“Get her aboard?” said Satan. “Oh, I’ll durn soon get her aboard. Davits! God love you! what do you want them things for?”
“Except for hoistin’ fools off the ship?” said the voice of Jude from the darkness. “Air you goin’ to get a move on? You’ve got the old awning to take in and stow. Maybe you’ve forgotten it.”
They got the awning down and stowed, and then, against a train of fire crawling on the eastern sea-line and in a light that made the world like the vestibule of Fairyland, Satan set to on the problem of the dinghy. He had no doubt half a dozen dodges for the purpose. The one he employed was simply to unshackle the main halyards and fix them to the ring-bolt on the bow.

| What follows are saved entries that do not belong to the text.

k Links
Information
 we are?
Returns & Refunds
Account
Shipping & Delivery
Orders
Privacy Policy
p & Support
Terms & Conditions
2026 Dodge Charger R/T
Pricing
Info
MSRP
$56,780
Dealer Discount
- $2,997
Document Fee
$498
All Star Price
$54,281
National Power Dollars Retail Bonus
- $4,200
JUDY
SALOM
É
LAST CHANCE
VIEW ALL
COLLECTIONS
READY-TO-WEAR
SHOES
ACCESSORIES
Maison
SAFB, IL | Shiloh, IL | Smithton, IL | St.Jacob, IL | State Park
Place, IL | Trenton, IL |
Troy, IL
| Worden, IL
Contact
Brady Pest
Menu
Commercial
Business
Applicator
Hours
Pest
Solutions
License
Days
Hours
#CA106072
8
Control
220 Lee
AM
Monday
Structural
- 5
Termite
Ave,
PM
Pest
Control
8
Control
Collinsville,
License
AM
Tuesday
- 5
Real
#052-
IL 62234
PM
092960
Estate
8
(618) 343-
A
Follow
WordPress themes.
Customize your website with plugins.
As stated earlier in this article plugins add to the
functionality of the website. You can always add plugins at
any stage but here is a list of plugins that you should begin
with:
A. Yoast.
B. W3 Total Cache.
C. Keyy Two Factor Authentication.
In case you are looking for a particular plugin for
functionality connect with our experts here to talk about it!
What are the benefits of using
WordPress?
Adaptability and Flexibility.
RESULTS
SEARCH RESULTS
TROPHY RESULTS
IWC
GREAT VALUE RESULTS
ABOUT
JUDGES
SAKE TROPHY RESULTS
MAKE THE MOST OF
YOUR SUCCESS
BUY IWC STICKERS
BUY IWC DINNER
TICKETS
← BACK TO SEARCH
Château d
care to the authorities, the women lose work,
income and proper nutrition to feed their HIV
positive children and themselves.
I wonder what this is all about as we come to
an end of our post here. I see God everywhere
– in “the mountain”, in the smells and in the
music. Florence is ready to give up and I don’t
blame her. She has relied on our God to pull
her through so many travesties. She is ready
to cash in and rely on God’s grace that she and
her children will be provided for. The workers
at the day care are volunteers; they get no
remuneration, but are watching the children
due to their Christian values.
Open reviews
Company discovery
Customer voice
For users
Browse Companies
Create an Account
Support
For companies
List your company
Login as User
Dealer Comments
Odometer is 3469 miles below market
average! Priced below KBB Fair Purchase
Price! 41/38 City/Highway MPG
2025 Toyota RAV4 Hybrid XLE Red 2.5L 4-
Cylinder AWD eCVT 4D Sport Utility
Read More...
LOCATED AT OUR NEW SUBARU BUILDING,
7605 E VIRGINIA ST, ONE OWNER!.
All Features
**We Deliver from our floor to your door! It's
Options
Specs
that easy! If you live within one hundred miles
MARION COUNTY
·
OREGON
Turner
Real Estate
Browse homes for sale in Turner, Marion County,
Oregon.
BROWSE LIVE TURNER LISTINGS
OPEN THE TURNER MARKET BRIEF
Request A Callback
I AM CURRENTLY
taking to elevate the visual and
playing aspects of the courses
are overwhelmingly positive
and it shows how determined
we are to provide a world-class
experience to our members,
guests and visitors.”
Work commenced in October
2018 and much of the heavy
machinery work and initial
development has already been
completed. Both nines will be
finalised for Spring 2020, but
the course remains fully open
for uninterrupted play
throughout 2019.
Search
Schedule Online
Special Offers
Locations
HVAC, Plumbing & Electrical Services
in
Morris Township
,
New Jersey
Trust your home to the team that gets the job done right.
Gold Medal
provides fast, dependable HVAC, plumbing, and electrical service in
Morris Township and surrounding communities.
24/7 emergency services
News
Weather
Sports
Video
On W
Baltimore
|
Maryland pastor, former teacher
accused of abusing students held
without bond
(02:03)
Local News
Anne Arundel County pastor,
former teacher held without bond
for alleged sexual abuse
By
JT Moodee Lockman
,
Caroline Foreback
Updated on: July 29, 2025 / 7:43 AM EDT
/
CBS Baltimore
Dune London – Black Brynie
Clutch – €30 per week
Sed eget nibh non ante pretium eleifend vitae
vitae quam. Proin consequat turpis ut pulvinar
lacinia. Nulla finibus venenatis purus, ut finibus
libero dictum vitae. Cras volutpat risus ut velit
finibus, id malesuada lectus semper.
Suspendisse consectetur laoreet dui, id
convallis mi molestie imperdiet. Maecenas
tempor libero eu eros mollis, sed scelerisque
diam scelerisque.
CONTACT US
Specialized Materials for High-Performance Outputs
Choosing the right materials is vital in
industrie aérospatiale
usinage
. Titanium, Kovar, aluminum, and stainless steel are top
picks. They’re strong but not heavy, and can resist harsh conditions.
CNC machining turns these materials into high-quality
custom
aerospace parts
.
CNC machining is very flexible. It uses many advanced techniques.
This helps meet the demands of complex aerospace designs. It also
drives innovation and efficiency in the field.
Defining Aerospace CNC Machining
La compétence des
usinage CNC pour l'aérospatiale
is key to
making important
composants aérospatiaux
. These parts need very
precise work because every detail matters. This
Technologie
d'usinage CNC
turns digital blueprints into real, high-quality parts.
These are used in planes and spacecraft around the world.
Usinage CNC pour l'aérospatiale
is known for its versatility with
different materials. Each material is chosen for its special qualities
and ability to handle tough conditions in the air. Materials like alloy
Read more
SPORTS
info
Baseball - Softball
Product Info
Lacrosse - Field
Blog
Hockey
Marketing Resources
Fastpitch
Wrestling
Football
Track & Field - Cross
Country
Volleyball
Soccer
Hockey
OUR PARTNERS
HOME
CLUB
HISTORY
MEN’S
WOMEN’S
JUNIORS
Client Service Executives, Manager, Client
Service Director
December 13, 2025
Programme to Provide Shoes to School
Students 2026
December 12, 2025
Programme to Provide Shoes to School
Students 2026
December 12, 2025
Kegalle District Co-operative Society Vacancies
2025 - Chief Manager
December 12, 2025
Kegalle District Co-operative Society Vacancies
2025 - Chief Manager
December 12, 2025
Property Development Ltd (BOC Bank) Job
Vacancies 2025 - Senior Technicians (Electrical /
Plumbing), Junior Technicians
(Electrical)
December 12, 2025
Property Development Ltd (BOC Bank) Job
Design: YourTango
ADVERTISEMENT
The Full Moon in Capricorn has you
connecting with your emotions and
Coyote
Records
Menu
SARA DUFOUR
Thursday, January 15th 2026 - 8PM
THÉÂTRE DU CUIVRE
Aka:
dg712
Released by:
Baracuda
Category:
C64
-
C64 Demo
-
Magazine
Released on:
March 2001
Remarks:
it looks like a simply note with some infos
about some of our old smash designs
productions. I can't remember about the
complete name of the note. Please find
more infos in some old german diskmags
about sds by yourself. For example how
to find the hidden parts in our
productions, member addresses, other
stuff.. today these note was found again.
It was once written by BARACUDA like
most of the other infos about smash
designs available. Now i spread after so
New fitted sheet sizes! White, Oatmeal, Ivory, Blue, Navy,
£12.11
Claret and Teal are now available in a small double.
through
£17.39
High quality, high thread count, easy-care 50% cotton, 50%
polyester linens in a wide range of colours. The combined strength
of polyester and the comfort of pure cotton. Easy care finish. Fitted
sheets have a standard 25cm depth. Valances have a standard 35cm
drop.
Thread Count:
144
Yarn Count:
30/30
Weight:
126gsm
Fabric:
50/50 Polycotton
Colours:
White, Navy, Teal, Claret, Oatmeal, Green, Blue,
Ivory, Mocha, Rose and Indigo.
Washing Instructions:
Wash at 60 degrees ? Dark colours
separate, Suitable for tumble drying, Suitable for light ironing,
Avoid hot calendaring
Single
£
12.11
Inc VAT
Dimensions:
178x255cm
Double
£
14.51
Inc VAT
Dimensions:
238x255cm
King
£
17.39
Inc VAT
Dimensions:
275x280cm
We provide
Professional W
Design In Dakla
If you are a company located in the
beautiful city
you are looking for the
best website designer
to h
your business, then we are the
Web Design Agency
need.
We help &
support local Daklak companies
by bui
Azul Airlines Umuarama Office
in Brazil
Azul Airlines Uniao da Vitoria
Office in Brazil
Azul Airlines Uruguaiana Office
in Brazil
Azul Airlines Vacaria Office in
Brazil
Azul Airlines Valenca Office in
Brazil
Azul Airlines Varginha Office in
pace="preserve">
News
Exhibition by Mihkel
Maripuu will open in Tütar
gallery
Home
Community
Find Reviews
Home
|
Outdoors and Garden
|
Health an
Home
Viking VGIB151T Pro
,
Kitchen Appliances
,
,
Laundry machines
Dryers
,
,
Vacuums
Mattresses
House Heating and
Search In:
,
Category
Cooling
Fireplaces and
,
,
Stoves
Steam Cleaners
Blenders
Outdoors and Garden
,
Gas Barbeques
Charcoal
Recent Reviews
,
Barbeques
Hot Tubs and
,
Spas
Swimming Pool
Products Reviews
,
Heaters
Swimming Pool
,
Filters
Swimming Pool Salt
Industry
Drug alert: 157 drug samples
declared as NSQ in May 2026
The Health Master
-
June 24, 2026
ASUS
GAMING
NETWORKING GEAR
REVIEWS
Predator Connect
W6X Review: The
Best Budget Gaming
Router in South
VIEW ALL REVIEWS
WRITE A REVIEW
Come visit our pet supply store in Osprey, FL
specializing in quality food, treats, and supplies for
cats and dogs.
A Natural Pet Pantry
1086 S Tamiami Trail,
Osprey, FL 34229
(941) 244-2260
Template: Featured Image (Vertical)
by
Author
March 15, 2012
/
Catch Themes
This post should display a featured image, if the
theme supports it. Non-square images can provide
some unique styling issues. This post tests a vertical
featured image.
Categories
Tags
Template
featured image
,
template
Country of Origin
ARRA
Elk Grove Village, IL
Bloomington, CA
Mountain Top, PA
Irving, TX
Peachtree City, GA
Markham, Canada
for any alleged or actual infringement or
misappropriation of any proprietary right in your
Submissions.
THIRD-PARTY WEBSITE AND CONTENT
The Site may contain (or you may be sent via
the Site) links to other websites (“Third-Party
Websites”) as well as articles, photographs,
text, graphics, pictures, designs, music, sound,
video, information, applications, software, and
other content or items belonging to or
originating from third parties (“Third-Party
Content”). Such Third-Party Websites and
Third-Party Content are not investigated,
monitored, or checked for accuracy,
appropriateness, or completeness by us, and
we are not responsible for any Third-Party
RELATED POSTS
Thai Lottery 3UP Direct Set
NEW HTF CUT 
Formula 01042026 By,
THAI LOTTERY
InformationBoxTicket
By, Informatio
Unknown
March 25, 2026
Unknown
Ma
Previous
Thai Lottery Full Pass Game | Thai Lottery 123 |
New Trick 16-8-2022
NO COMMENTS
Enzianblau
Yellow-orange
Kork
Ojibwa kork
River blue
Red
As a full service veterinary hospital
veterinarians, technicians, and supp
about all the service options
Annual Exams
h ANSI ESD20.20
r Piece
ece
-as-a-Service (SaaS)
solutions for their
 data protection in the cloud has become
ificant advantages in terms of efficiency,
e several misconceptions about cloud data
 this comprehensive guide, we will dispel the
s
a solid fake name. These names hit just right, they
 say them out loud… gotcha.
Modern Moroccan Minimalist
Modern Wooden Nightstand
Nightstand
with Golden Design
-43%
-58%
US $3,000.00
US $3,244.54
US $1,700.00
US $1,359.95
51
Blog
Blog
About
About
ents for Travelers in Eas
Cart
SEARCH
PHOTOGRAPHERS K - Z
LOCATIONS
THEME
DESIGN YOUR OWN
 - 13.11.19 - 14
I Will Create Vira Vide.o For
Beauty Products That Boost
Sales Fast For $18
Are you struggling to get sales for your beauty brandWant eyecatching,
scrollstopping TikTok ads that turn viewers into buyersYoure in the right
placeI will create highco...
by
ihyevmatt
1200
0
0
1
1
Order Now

As they hauled on the tackle, and as if in answer to the creak of block and shrill chantey started by Satan, the races of the gulls blazed out. The deep-sea fishing gulls had long since started for sea; but the shore gulls, as though waiting for a convoy to follow, were round the stern of the Sarah. Then, the dinghy secured, the throat and peak halyards were manned, and the mainsail rose slatting against the splendor of the morning.
The sun was over the sea-line now, the wind rising to meet him, and to starboard the fresh blue sea flooding against the wind showed the Natchez, her canvas rising and the fellows swarming at the ropes.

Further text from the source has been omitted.